I’m more of the bird watching type than the racecar driving type. Beauty and tranquility, peaceful walks in the woods are my thing, rather than roaring around a race track at a hundred thirty miles an hour.
I’m not suggesting I’m better or different than anybody else. Only that most people aren’t presented with both options simultaneously and required to choose.
The opportunity arose last week when I went down to Virginia to report a magazine article about Formula Experiences. That’s a new company that puts you behind the wheel of a brand new race car at the legendary Virginia International Raceway. The speed junkie resort is nestled in the countryside near the Virginia-North Carolina border.
At least I’m informed VIR is legendary.
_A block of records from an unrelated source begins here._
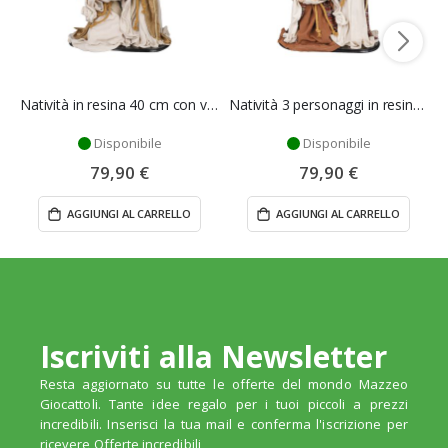
Natività in resina 40 cm con vestiti in tessuto
Natività 3 personaggi in resina da 40 cm con vestiti in tessuto
Disponibile
Disponibile
79,90 €
79,90 €
AGGIUNGI AL CARRELLO
AGGIUNGI AL CARRELLO
Iscriviti alla Newsletter
Resta aggiornato su tutte le offerte del mondo Mazzeo
Giocattoli. Tante idee regalo per i tuoi piccoli a prezzi
incredibili. Inserisci la tua mail e conferma l'iscrizione per
ricevere Offerte incredibili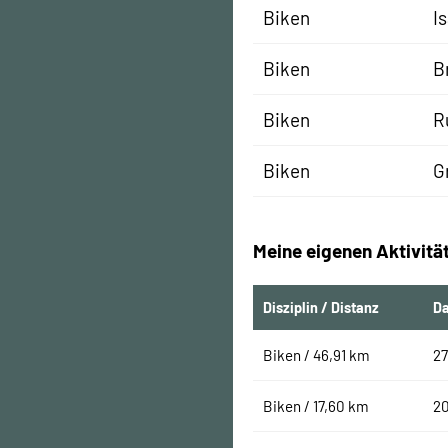
Biken
I
Biken
B
Biken
R
Biken
G
Meine eigenen Aktivitä
Disziplin / Distanz
D
Biken / 46,91 km
27
Biken / 17,60 km
2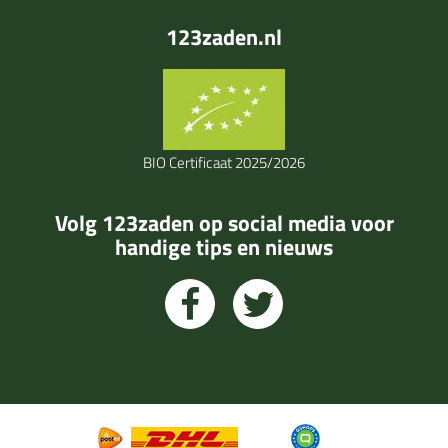
123zaden.nl
BIO Certificaat 2025/2026
Volg 123zaden op social media voor
handige tips en nieuws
I don’t know that from personal experience. I don’t follow the sport of racecar driving. Frankly, I don’t understand what the fuss is about watching a bunch of deafening automobiles circle a racetrack five hundred times. It all appears rather monotonous to me.
I actually drove a racecar on a previous occasion at Lime Rock, a racetrack in Lakeville, Connecticut that I’m also told is legendary. That was also for a story and my companion was Larry Webster, at the time the editor of Road and Track magazine and an amateur racecar driver.
For car aficionados, our vehicle was a Lotus Evora S.
I recall two things from that experience. The first was the fear I felt as Mr. Webster took sharp curves approaching a hundred miles an hour. I’d never previously experienced such extreme G forces. I thought I finally understood what the Apollo astronauts felt like when they were launched to the moon atop a Saturn V rocket.
My other recollection is my wife’s mockery, which persists to this day. Watching from the reviewing stand she remarked upon the way I’d roar through the straightaways only to slow to granny speeds whenever I entered a curve.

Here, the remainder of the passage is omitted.